The signedness of the offset in a relative branch instruction has
no bearing on whether the PC is considered signed or unsigned.
Agreed.
 
(However, I'll note that having NULL represented as all-bits-zero
makes a pretty good case for an unsigned PC (there are *LOTS* of
these machines), and having NULL represented the same as INT_MIN
or LONG_MIN makes a pretty good case for a signed PC (I know of
none of these).  It doesn't really make sense for NULL to punch a
hole in the "middle" of the memory space, with "middle" determined
by the signedness of the PC).

Good point.

 

[Kleuskes & Moos]

I'm referring here to the addresses that show up in pointers and
get compared with < and > operators.  Those tests (probably on
virtual addresses) need to work correctly.  If the compiler actually
goes to the trouble of translating virtual to physical addresses
and comparing those, fine, but that puts a lot of restriction on
remapping.

If addresses are translated from what you refer to as 'virtual', the
comparison needs to be done for _untranslated_ versions, and in
practice, i think they are.

For example, the comparison of two pointers to the same object (done
by the compiler with physical addresses) is not allowed to change
during the run of the program.  That means no reordering in physical
memory the pages containing parts of a single object.  This is a
major pain for a virtual memory implementation.  If the program
takes the address of something and hangs on to it, the virtual
memory system may not be allowed to load it anywhere in physical
memory besides where it was first loaded as long as the variable
containing that address (and any variables it was copied to) is
live.

Yes. But only if you compare _physical_ addresses, which, in practice,
you would not do, since the only requirement is that the pointers as
seen from 'C', that is the _virtual_ ones, behave nicely.

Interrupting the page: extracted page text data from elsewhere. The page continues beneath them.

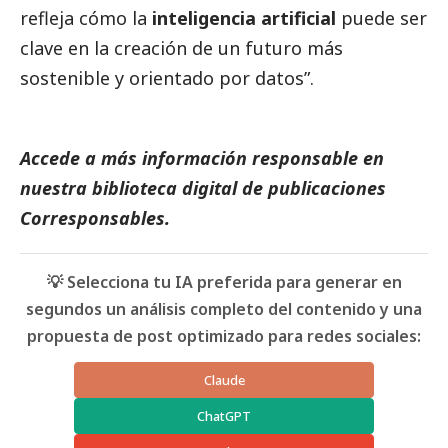
refleja cómo la
inteligencia artificial
puede ser
clave en la creación de un futuro más
sostenible y orientado por datos”.
Accede a más información responsable en
nuestra biblioteca digital de
publicaciones
Corresponsables
.
💡 Selecciona tu IA preferida para generar en
segundos un análisis completo del contenido y una
propuesta de post optimizado para redes sociales:
Claude
ChatGPT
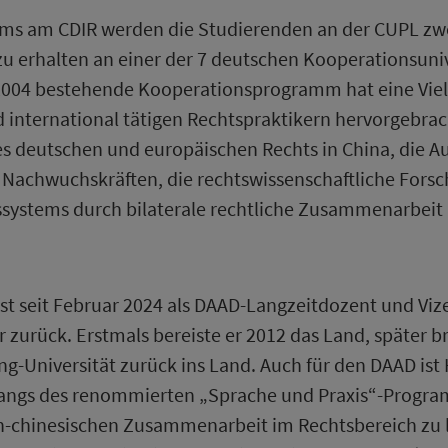
ms am CDIR werden die Studierenden an der CUPL zwei
zu erhalten an einer der 7 deutschen Kooperationsun
 2004 bestehende Kooperationsprogramm hat eine Viel
international tätigen Rechtspraktikern hervorgebracht.
es deutschen und europäischen Rechts in China, die A
en Nachwuchskräften, die rechtswissenschaftliche Fors
ssystems durch bilaterale rechtliche Zusammenarbeit 
rst seit Februar 2024 als DAAD-Langzeitdozent und Vize
r zurück. Erstmals bereiste er 2012 das Land, später b
ing-Universität zurück ins Land. Auch für den DAAD is
rgangs des renommierten „Sprache und Praxis“-Programm
h-chinesischen Zusammenarbeit im Rechtsbereich zu l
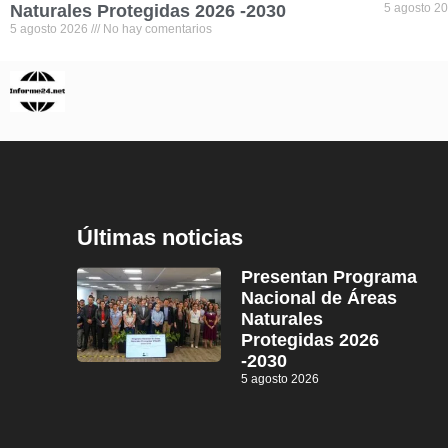
Naturales Protegidas 2026 -2030
5 agosto 2
5 agosto 2026
No hay comentarios
Últimas noticias
Presentan Programa
Nacional de Áreas
Naturales
Protegidas 2026
-2030
5 agosto 2026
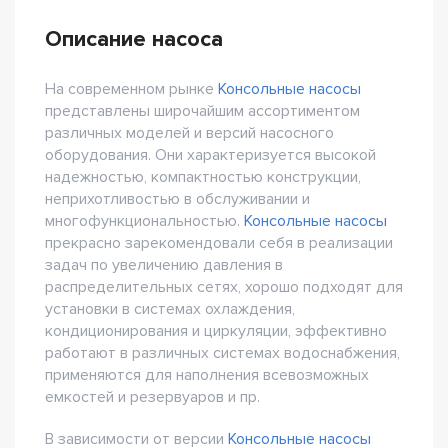
Описание насоса
На современном рынке
Консольные насосы
представлены широчайшим ассортиментом
различных моделей и версий насосного
оборудования. Они характеризуется высокой
надежностью, компактностью конструкции,
неприхотливостью в обслуживании и
многофункциональностью.
Консольные насосы
прекрасно зарекомендовали себя в реализации
задач по увеличению давления в
распределительных сетях, хорошо подходят для
установки в системах охлаждения,
кондиционирования и циркуляции, эффективно
работают в различных системах водоснабжения,
применяются для наполнения всевозможных
емкостей и резервуаров и пр.
В зависимости от версии
Консольные насосы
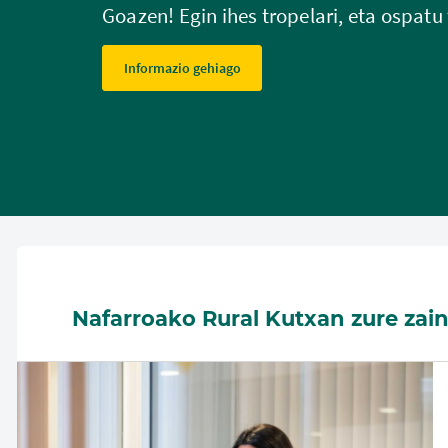
Goazen! Egin ihes tropelari, eta ospa
Informazio gehiago
Nafarroako Rural Kutxan zure zai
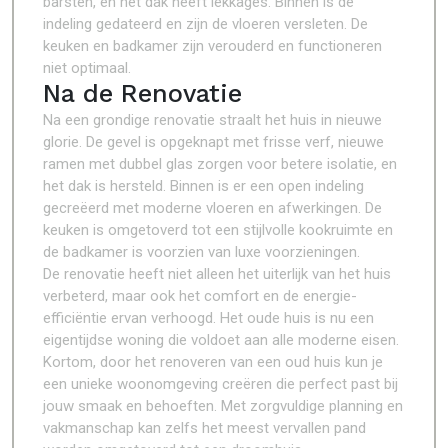
barsten, en het dak heeft lekkages. Binnen is de
indeling gedateerd en zijn de vloeren versleten. De
keuken en badkamer zijn verouderd en functioneren
niet optimaal.
Na de Renovatie
Na een grondige renovatie straalt het huis in nieuwe
glorie. De gevel is opgeknapt met frisse verf, nieuwe
ramen met dubbel glas zorgen voor betere isolatie, en
het dak is hersteld. Binnen is er een open indeling
gecreëerd met moderne vloeren en afwerkingen. De
keuken is omgetoverd tot een stijlvolle kookruimte en
de badkamer is voorzien van luxe voorzieningen.
De renovatie heeft niet alleen het uiterlijk van het huis
verbeterd, maar ook het comfort en de energie-
efficiëntie ervan verhoogd. Het oude huis is nu een
eigentijdse woning die voldoet aan alle moderne eisen.
Kortom, door het renoveren van een oud huis kun je
een unieke woonomgeving creëren die perfect past bij
jouw smaak en behoeften. Met zorgvuldige planning en
vakmanschap kan zelfs het meest vervallen pand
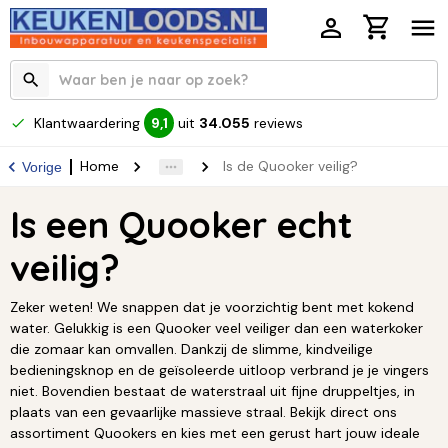
Klantwaardering
uit
34.055
reviews
9,1
Home
Is de Quooker veilig?
Vorige
Is een Quooker echt
veilig?
Zeker weten! We snappen dat je voorzichtig bent met kokend
water. Gelukkig is een Quooker veel veiliger dan een waterkoker
die zomaar kan omvallen. Dankzij de slimme, kindveilige
bedieningsknop en de geïsoleerde uitloop verbrand je je vingers
niet. Bovendien bestaat de waterstraal uit fijne druppeltjes, in
plaats van een gevaarlijke massieve straal. Bekijk direct ons
assortiment Quookers en kies met een gerust hart jouw ideale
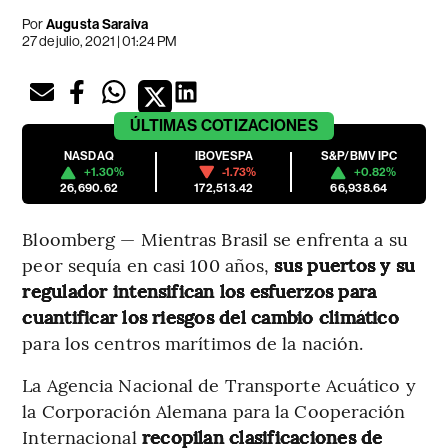
Por
Augusta Saraiva
27 de julio, 2021 | 01:24 PM
ÚLTIMAS
COTIZACIONES
NASDAQ
IBOVESPA
S&P/BMV IPC
+1.30%
-1.73%
+0.82%
26,690.62
172,513.42
66,938.64
Bloomberg — Mientras Brasil se enfrenta a su
peor sequía en casi 100 años,
sus puertos y su
regulador intensifican los esfuerzos para
cuantificar los riesgos del cambio climático
para los centros marítimos de la nación.
La Agencia Nacional de Transporte Acuático y
la Corporación Alemana para la Cooperación
Internacional
recopilan clasificaciones de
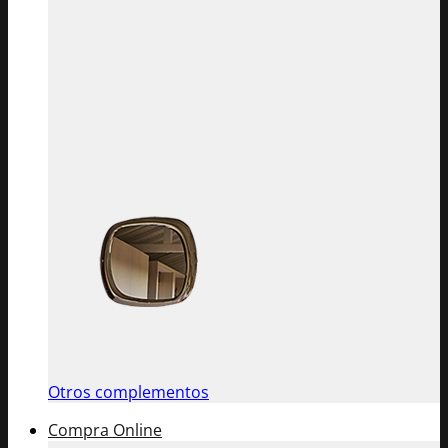
Otros complementos
Compra Online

What happens
at the physical level is unimportant from a 'C' point of view.

For instance, if you are running your software on a x86, the addresses
as seen/generated by your compiler are 'logical adresses' (Intel
terminology), which get translated by the CPU to physical addresses
behind the scenes, but this is completely transparent to the 'C'
program and does not need to be taken into account.

No.  Signed or Unsigned:  *PICK ONE*, you can't have both.  You
also can't have neither.

Hmmm... Not so long ago, you argued

<quote>
Virtual memory addresses may be represented with more complex
structure (e.g. permission bits, ring numbers, etc.) in which case
it's hard to tell what 'signed' or 'unsigned' even means as applied
to the address.
</quote>

Which i think was a pretty good point. Whence the change?

You can, however, set things up so it's impossible to rule out
either one.  I'll claim that this is the case with most 32-bit
systems, and systems that have 50% or less of their maximum
memory actually installed.

In those cases it makes no difference, agreed. I don't comment on
wether of not your claim is true.

If it's signed, you shouldn't be able to allocate an object that
straddles 0x7fff.../0x8000... .  Incidentally, a good representation
for NULL with signed addresses is the bit pattern 0x8000... but it
still has to compare equal to the integer constant 0.

<quote>
(However, I'll note that having NULL represented as all-bits-zero
makes a pretty good case for an unsigned PC (there are *LOTS* of
these machines), and having NULL represented the same as INT_MIN
or LONG_MIN makes a pretty good case for a signed PC (I know of
none of these). It doesn't really make sense for NULL to punch a
hole in the "middle" of the memory space, with "middle" determined
by the signedness of the PC).
</quote>

The above just seemed to fit here quite well.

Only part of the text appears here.